Re: AW: beta testing version

From

Daniele Orlandi

Date:

06 December 2000, 11:38:35

Tom Lane wrote:
> 
> Zeugswetter Andreas SB <ZeugswetterA@Wien.Spardat.at> writes:
> > Yes, but there would need to be a way to verify the last page or
> > record from txlog when running on crap hardware.
> 
> How exactly *do* we determine where the end of the valid log data is,
> anyway?

Couldn't you use a CRC ?

Anyway... may I suggest adding CRCs to the data ? I just discovered that
I had a faulty HD controller and I fear that something could have been
written erroneously (this could also help to detect faulty memory,
though only in certain cases).

Bye!

-- Daniele Orlandi Planet Srl

Re: AW: beta testing version

From

Bruce Guenter

Date:

06 December 2000, 13:25:36

On Wed, Dec 06, 2000 at 11:15:26AM -0500, Tom Lane wrote:
> Zeugswetter Andreas SB <ZeugswetterA@Wien.Spardat.at> writes:
> > Yes, but there would need to be a way to verify the last page or
> > record from txlog when running on crap hardware.
> How exactly *do* we determine where the end of the valid log data is,
> anyway?

I don't know how pgsql does it, but the only safe way I know of is to
include an "end" marker after each record.  When writing to the log,
append the records after the last end marker, ending with another end
marker, and fdatasync the log.  Then overwrite the previous end marker
to indicate it's not the end of the log any more and fdatasync again.

To ensure that it is written atomically, the end marker must not cross a
hardware sector boundary (typically 512 bytes).  This can be trivially
guaranteed by making the marker a single byte.

Any other way I've seen discussed (here and elsewhere) either
- Requires atomic multi-sector writes, which are possible only if all the sectors are sequential on disk, the kernel
issuesone large write for all of them, and you don't powerfail in the middle of the write. 
- Assume that a CRC is a guarantee.  A CRC would be a good addition to help ensure the data wasn't broken by flakey
drivefirmware, but doesn't guarantee consistency. 

--
Bruce Guenter <bruceg@em.ca>                       http://em.ca/~bruceg/

CRCs (was: beta testing version)

From

ncm@zembu.com (Nathan Myers)

Date:

06 December 2000, 18:29:30

On Wed, Dec 06, 2000 at 12:29:00PM +0100, Zeugswetter Andreas SB wrote:
> 
> > Why should we do this?

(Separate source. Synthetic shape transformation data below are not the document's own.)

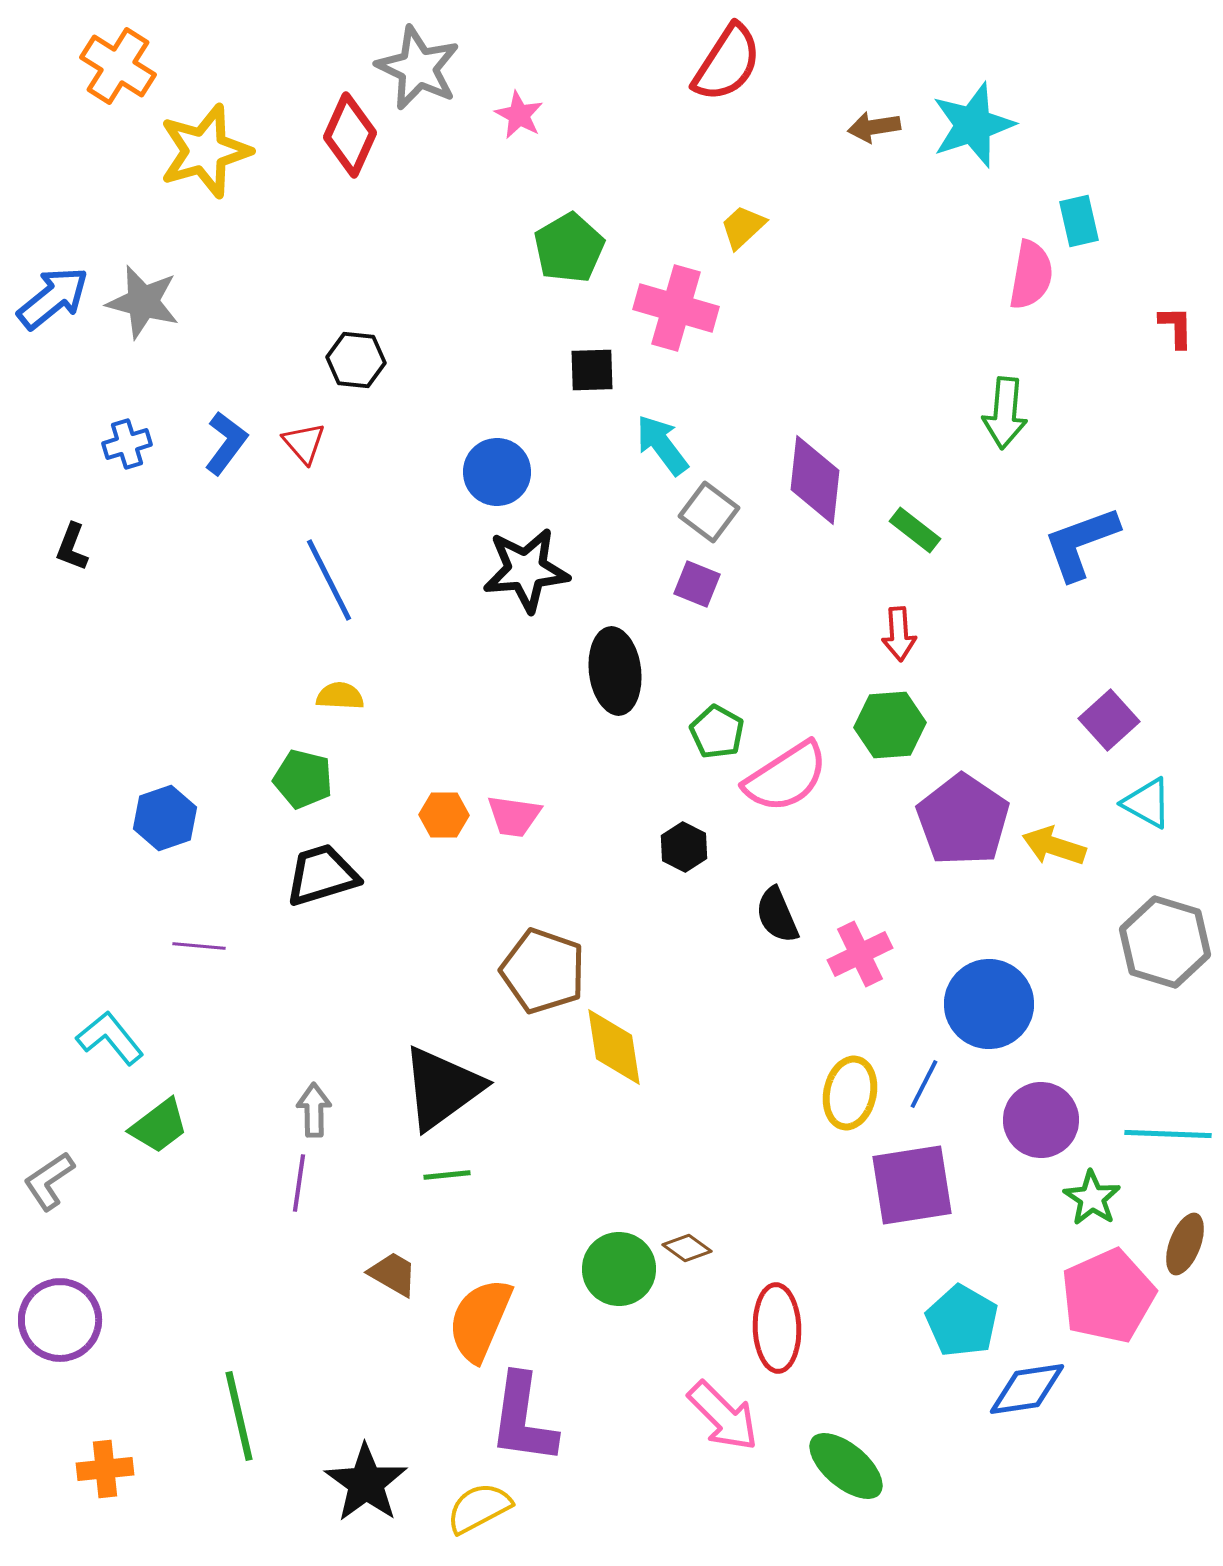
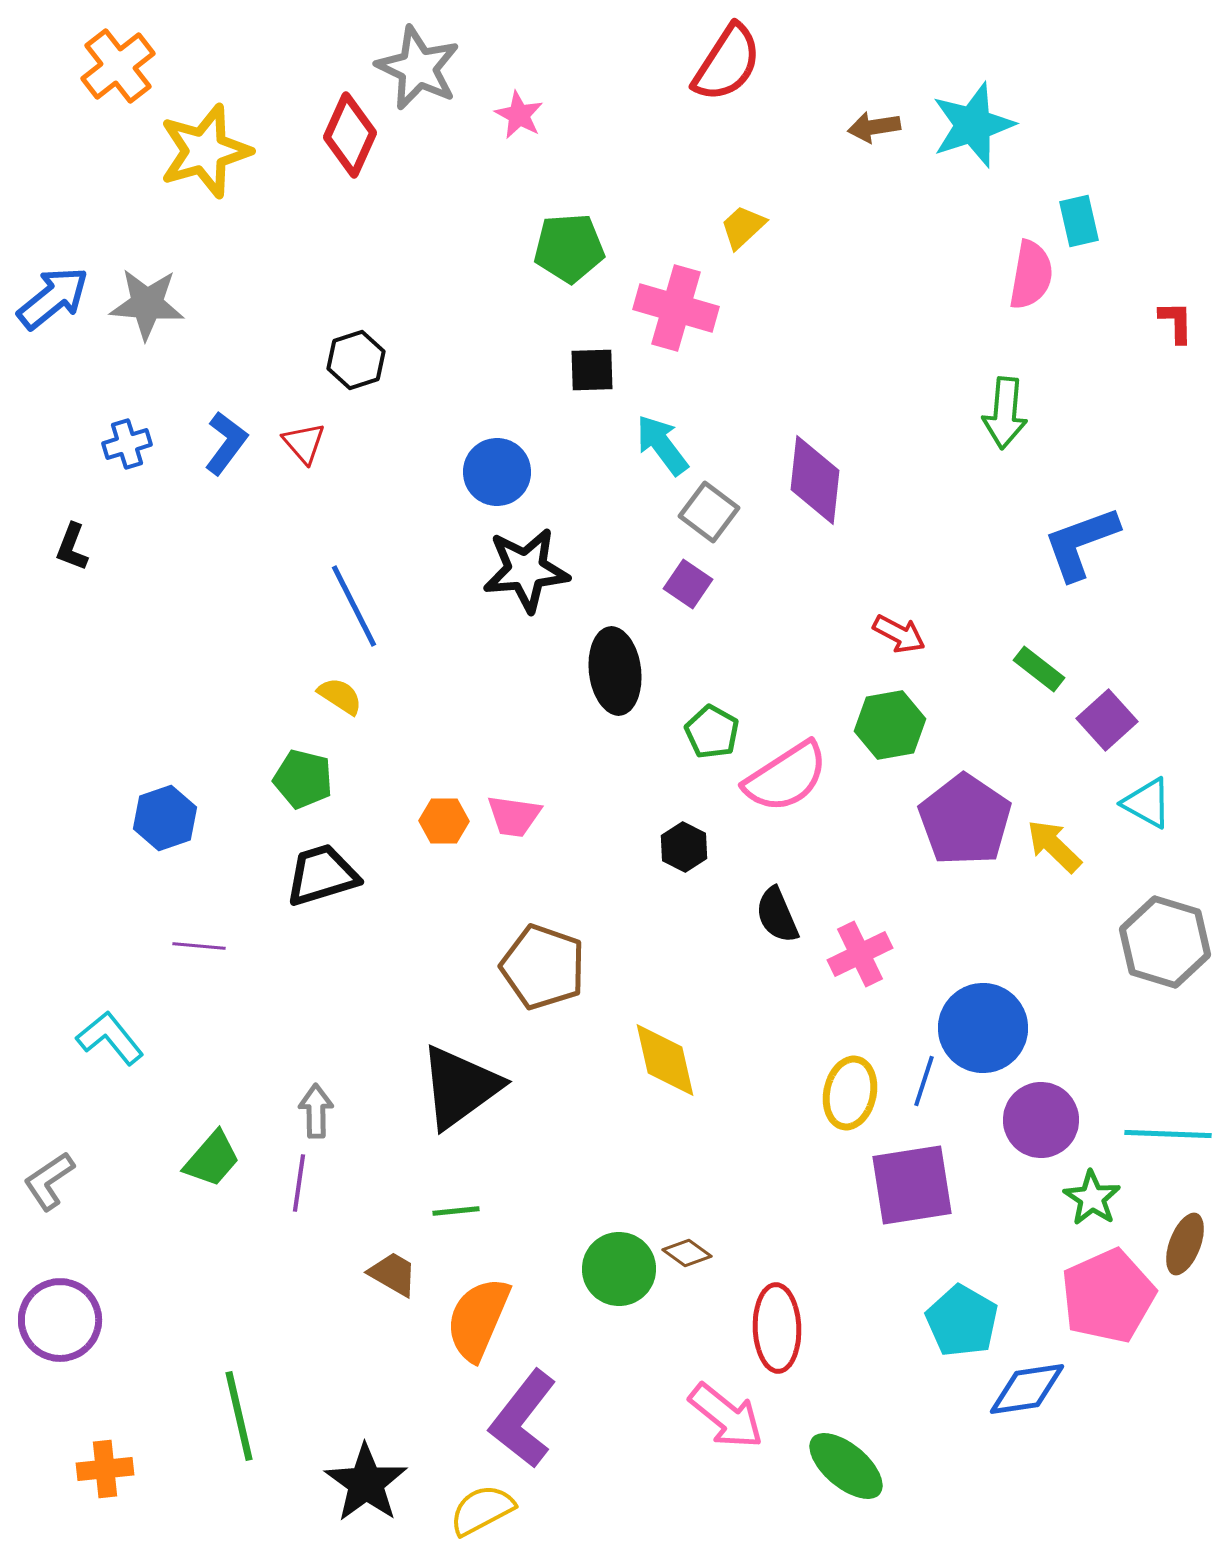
orange cross at (118, 66): rotated 20 degrees clockwise
green pentagon at (569, 248): rotated 26 degrees clockwise
gray star at (143, 302): moved 4 px right, 2 px down; rotated 10 degrees counterclockwise
red L-shape at (1176, 327): moved 5 px up
black hexagon at (356, 360): rotated 24 degrees counterclockwise
green rectangle at (915, 530): moved 124 px right, 139 px down
blue line at (329, 580): moved 25 px right, 26 px down
purple square at (697, 584): moved 9 px left; rotated 12 degrees clockwise
red arrow at (899, 634): rotated 58 degrees counterclockwise
yellow semicircle at (340, 696): rotated 30 degrees clockwise
purple square at (1109, 720): moved 2 px left
green hexagon at (890, 725): rotated 6 degrees counterclockwise
green pentagon at (717, 732): moved 5 px left
orange hexagon at (444, 815): moved 6 px down
purple pentagon at (963, 820): moved 2 px right
yellow arrow at (1054, 846): rotated 26 degrees clockwise
brown pentagon at (543, 971): moved 4 px up
blue circle at (989, 1004): moved 6 px left, 24 px down
yellow diamond at (614, 1047): moved 51 px right, 13 px down; rotated 4 degrees counterclockwise
blue line at (924, 1084): moved 3 px up; rotated 9 degrees counterclockwise
black triangle at (442, 1088): moved 18 px right, 1 px up
gray arrow at (314, 1110): moved 2 px right, 1 px down
green trapezoid at (159, 1126): moved 53 px right, 33 px down; rotated 12 degrees counterclockwise
green line at (447, 1175): moved 9 px right, 36 px down
brown diamond at (687, 1248): moved 5 px down
orange semicircle at (480, 1320): moved 2 px left, 1 px up
pink arrow at (723, 1416): moved 3 px right; rotated 6 degrees counterclockwise
purple L-shape at (523, 1419): rotated 30 degrees clockwise
yellow semicircle at (479, 1508): moved 3 px right, 2 px down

I'm not going to replay parts individually,
> > I'm going to write entire pages to OS cache and than apply changes
> > to them. Recovery is considered as succeeded after server is ensured
> > that all applyed changes are on the disk. In the case of crash
> > during recovery we'll replay entire game.
>
> Yes, but there would need to be a way to verify the last page or
> record from txlog when running on crap hardware. The point was, that
> crap hardware writes our 8k pages in any order (e.g. 512 bytes from
> the end, then 512 bytes from front ...), and does not even notice,
> that it only wrote part of one such 512 byte block when reading it
> back after a crash. But, I actually doubt that this is true for all
> but the most crappy hardware.

By this standard all hardware is crap.  The behavior Andreas describes 
as "crappy" is the normal behavior of almost all drives in production, 
including the ones in your machine.

Furthermore, OSes re-order "atomic" writes into file systems (i.e.  
not raw partitions) to match partition block order, which often doesn't 
match the file block order.  Hence, the OSes are "crappy" too.

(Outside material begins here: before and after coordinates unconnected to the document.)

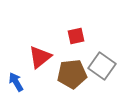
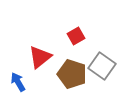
red square: rotated 18 degrees counterclockwise
brown pentagon: rotated 24 degrees clockwise
blue arrow: moved 2 px right
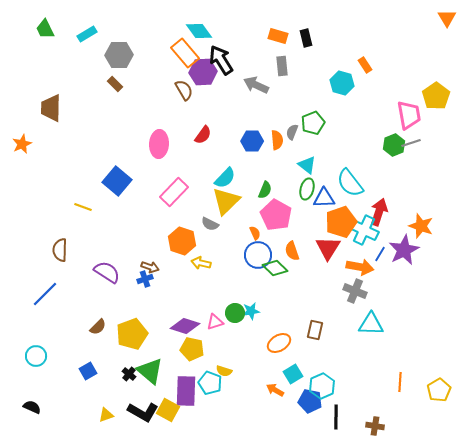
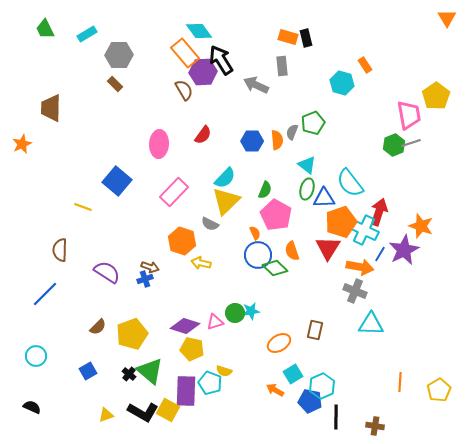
orange rectangle at (278, 36): moved 10 px right, 1 px down
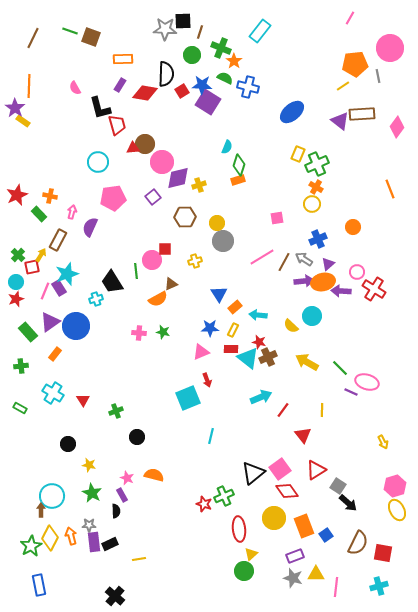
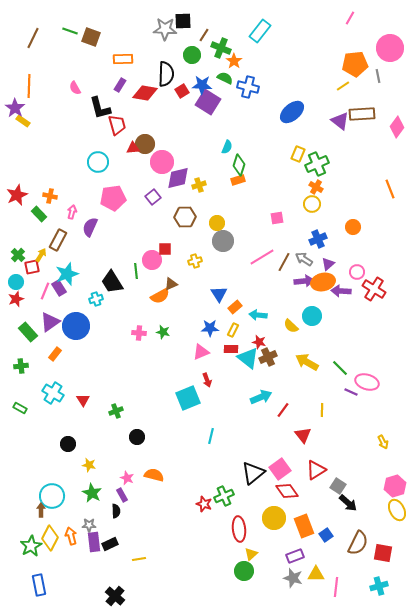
brown line at (200, 32): moved 4 px right, 3 px down; rotated 16 degrees clockwise
orange semicircle at (158, 299): moved 2 px right, 3 px up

Wishful thinking is a poor substitute for real atomicity.  Block
CRCs can at least verify complete writes to reasonable confidence, 
if not ensure them.

Nathan Myers
ncm

CRCs (was: beta testing version)

From

ncm@zembu.com (Nathan Myers)

Date:

06 December 2000, 19:23:08

On Wed, Dec 06, 2000 at 11:49:10AM -0600, Bruce Guenter wrote:
> On Wed, Dec 06, 2000 at 11:15:26AM -0500, Tom Lane wrote:
> > Zeugswetter Andreas SB <ZeugswetterA@Wien.Spardat.at> writes:
> > > Yes, but there would need to be a way to verify the last page or
> > > record from txlog when running on crap hardware.
> >
> > How exactly *do* we determine where the end of the valid log data is,
> > anyway?
> 
> I don't know how pgsql does it, but the only safe way I know of is to
> include an "end" marker after each record.  When writing to the log,
> append the records after the last end marker, ending with another end
> marker, and fdatasync the log.  Then overwrite the previous end marker
> to indicate it's not the end of the log any more and fdatasync again.
>
> To ensure that it is written atomically, the end marker must not cross a
> hardware sector boundary (typically 512 bytes).  This can be trivially
> guaranteed by making the marker a single byte.

An "end" marker is not sufficient, unless all writes are done in
one-sector units with an fsync between, and the drive buffering 
is turned off.  For larger writes the OS will re-order the writes.  
Most drives will re-order them too, even if the OS doesn't.

> Any other way I've seen discussed (here and elsewhere) either
> - Requires atomic multi-sector writes, which are possible only if all
>   the sectors are sequential on disk, the kernel issues one large write
>   for all of them, and you don't powerfail in the middle of the write.
> - Assume that a CRC is a guarantee.  

We are already assuming a CRC is a guarantee.  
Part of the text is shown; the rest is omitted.